I immediately go home and cuss out my husband, it’s obviously HIS fault as he insisted on sending our son to this pretentious, over-priced, elitist, college prep, DAY CARE, and it’s his fault I am now in charge of making sure no one asphyxiates when I accidentally organize a party with peanuts everywhere for the allergic kids.  After I calm down, which for me, means voraciously chain smoking for an hour while crying to my mom, I take action. And here is where Helen comes into this sad story.

            I made an actual agenda, down to the minute, every second of this party is meticulously planned out. I made this over the top photo booth, a wooden pallet sign; I used chalk paint to write the name of the school as a prop, as well as some rustic pumpkins, a back drop, I even got hay bales guys. Hay. Bales.  I’m going to snap everyone’s picture and run down to the one-hour photo, so for craft time they can decorate a frame with their Halloween costume photo sesh pic inside. I have 14 pumpkins to paint and decorate, games, cutesy Halloween snacks, and I am ashamed to admit, 14 signed copies of my book.

I have a book published. “You Dooooooooo?” – (Annie) Everyone. I even wrote every parent a letter, detailing the party, what I needed donated and a rage-inducing poem I wrote called The Invitation, about a Halloween party at a spooky, haunted house. I know, I know, it’s so damn obnoxious! Guys, I titled the poem and did this at the end: “ –Caitlyn George”… I HATE ME TOO!! Like, why? Last, but certainly not least, I made every mother who is helping me some homemade, organic goat shit soap, I mean milk, PRINTED OFF A HYMN, SOAKED IT IN COFFEE TO MAKE IT RUSTIC AND WRAPPED THEM, DECORATED THEM WITH EFFING BIRDS, AND PUT THEM IN A BAG THAT SAYS “YOU’RE A TWEET-HEART.”!!!!!!! I literally have never wanted to punch myself so hard in the face. I may as well go all out, like Helen, and hand out puppies at the end.  

            I wanted so hard to show everyone what an amazing mother I am, how thoughtful, clever, witty and creative I am. I write poems, I make my own soap, I’m published, and rainbows come out of my ass, meanwhile, like Helen’s step children in Bridesmaids, my own kids are like, “we hate you.” I was so desperate to crush all the other moms, and walk away with them wondering, what CAN’T this bitch do, that I am the exact type of person, or rather, I am behaving like the type of woman, I cannot stand. I want to be friends with Megan, who hits on Air Marshals and takes 9 puppies home. Instead I am acting like Helen, with her giant cookie and bleached butt…

            Every day I tell Dominic as I send him off to show the other kids in his class who is in his heart. I mean Jesus. I am sitting here staring at this box of party supplies, ashamed at how passive aggressive, competitive and insecure I was being.
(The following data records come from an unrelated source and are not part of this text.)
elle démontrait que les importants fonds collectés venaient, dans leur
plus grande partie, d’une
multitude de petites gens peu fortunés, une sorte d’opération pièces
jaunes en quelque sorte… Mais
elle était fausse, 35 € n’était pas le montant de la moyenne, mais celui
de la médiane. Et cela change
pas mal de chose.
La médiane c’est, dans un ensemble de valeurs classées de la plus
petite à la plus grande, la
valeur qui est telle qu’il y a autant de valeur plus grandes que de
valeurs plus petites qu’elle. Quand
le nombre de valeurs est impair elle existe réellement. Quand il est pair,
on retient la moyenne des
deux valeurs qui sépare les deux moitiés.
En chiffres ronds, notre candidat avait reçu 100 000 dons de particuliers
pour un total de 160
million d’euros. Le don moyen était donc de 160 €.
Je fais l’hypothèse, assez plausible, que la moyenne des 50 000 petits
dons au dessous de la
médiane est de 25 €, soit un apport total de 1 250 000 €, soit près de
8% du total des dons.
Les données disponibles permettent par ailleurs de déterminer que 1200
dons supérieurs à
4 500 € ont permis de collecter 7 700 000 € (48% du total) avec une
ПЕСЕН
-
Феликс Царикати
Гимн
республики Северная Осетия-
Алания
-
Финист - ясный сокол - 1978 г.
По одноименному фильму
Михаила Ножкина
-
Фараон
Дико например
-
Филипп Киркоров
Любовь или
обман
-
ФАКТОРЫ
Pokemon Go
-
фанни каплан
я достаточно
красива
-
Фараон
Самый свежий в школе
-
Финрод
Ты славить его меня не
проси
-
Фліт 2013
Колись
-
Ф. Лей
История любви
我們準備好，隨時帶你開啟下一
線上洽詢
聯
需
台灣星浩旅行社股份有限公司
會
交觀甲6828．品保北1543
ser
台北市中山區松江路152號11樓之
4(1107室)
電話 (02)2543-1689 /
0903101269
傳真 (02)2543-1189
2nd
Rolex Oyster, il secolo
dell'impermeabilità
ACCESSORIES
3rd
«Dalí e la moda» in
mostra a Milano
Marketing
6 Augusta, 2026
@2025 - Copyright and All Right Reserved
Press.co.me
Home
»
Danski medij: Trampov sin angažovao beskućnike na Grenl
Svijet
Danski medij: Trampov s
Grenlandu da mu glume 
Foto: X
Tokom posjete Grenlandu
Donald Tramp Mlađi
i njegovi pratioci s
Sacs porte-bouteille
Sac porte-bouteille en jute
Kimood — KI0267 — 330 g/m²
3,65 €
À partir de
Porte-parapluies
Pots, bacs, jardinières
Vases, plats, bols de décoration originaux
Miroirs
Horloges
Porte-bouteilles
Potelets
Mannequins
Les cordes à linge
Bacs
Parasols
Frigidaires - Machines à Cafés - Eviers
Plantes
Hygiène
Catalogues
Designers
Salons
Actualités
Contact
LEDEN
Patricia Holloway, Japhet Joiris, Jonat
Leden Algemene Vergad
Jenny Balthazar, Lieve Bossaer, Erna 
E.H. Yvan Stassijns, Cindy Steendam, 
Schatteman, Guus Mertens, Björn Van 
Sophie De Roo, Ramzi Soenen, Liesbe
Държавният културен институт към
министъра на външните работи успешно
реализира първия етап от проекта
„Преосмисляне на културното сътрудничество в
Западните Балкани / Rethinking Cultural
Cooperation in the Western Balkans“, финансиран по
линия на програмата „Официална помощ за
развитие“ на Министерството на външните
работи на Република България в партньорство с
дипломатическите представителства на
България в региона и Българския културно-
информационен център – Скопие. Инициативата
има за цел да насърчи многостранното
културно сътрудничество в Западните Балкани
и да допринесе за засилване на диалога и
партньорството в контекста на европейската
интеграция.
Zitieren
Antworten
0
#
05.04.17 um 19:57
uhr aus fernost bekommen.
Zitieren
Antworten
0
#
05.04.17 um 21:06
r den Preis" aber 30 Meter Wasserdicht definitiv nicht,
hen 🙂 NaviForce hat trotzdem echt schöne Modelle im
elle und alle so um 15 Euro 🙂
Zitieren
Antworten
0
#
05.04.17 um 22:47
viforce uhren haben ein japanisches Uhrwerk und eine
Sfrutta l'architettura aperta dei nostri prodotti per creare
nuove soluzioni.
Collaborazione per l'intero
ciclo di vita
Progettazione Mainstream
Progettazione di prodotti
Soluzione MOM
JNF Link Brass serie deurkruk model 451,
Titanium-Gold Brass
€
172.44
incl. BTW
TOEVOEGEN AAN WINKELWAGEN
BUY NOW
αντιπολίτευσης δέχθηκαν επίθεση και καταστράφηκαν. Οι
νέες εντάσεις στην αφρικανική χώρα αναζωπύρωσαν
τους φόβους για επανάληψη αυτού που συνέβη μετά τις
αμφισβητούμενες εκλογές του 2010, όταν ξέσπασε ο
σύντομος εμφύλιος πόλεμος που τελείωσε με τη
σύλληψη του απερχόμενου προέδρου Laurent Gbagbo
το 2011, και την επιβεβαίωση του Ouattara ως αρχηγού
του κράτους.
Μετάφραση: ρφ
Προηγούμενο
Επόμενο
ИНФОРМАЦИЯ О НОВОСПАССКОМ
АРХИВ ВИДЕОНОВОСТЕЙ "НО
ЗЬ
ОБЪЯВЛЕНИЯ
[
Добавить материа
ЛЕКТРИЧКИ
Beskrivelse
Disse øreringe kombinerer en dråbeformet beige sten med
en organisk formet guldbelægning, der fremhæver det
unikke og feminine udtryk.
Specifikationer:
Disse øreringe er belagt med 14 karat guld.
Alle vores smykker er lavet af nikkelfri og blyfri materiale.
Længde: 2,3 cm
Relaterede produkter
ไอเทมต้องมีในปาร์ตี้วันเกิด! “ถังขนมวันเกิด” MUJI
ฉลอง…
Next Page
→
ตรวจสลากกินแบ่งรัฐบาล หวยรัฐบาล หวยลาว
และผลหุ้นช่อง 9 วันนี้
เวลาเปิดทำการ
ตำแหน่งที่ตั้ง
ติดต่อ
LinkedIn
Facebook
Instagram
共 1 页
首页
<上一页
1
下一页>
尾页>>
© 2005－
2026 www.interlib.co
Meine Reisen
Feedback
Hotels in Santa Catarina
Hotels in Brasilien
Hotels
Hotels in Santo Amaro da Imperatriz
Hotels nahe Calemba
I don’t need to prove myself to anyone, I don’t need to be perfect and 4 year olds don’t give a rip about rustic autumnal décor vs. tacky plastic ghost figurines. I may have put together a cute party, but in doing so I will have made every single woman I have to work with, hate my guts. I know I would. I can whip up some handmade soap, but am I nice? Am I kind? My poems might be okay, but am I funny? Can I poke fun at myself and be humble? These are the things that matter, and I think with that being said, tomorrow, when I drop my kid off, I’ll be true to myself and show up in pajama pants, and let them all hear me screaming into the backseat, “KNOCK IT OFF YOU LITTLE SHITS!”.  I tell my kids constantly that it’s better to put yourself down, and let someone else raise you up, than to do it yourself and allow the world to destroy you. I am who I am. And that alone should be something to be proud of, there is no reason to try so hard to show off. My kids love me, and they are happy and healthy. Be an Annie, not a Helen.